Etilômetros e a Manutenção de Práticas Atuais
A nova resolução não altera os procedimentos operacionais da PRF em relação ao uso do etilômetro, conhecido popularmente como bafômetro. A instituição continua a realizar as abordagens nas rodovias federais utilizando etilômetros de teste passivo, que servem exclusivamente como ferramentas de triagem rápida. Quando há indícios de consumo de álcool, os motoristas são encaminhados para a realização de um teste ativo, que é o único que pode resultar na formalização de uma infração.

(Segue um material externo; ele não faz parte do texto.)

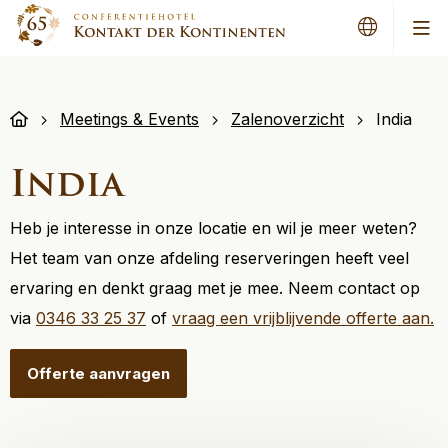
Men
Meetings & Events
Zalenoverzicht
India
India
Heb je interesse in onze locatie en wil je meer weten?
Het team van onze afdeling reserveringen heeft veel
ervaring en denkt graag met je mee. Neem contact op
via
0346 33 25 37
of
vraag een vrijblijvende offerte aan.
Offerte aanvragen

Regulamentação para Drogômetros
Um dos destaques da Resolução nº 1.031 é a regulamentação do uso de equipamentos para detectar substâncias psicoativas. Embora a PRF não possua drogômetros em sua frota operacional contínua atualmente, a nova norma estabelece um marco legal que poderá facilitar futuras aquisições e a implementação desses dispositivos nas rotinas de fiscalização. A regulamentação é vista como um passo importante para garantir a segurança jurídica necessária para o desenvolvimento de ações mais eficazes contra a condução sob influência de drogas.
Esclarecimentos Sobre a Fiscalização
Com a implementação da nova resolução, surgem algumas dúvidas acerca da fiscalização. É importante ressaltar que os procedimentos de fiscalização com o etilômetro permanecem inalterados. O teste passivo não pode resultar em autuação, uma vez que serve apenas para indicar a presença de álcool, enquanto a penalização requer um teste ativo ou a constatação de sinais de alteração da capacidade psicomotora. Além disso, o direito ao reteste do bafômetro continua assegurado aos motoristas durante a abordagem.
O Futuro da Fiscalização de Substâncias Psicoativas
Apesar de a PRF ainda não contar com drogômetros operacionais, a Resolução nº 1.031 cria um quadro que permitirá a estruturação de processos para a aquisição e utilização desses equipamentos no futuro. Isso representa um avanço na luta contra a direção sob efeito de substâncias psicoativas, proporcionando um respaldo legal para a implementação de tecnologia que pode aprimorar a segurança nas estradas.
Conclusão
A Resolução nº 1.031 do CONTRAN reflete um esforço contínuo para reforçar a fiscalização da Lei Seca e modernizar as ferramentas utilizadas pela PRF. Com a regulamentação do uso de drogômetros, o país se prepara para enfrentar novos desafios no trânsito, com a expectativa de que essa medida traga benefícios significativos para a segurança nas estradas. A continuidade das práticas já existentes, aliada à perspectiva de inovações, demonstra um compromisso em garantir a integridade dos motoristas e passageiros.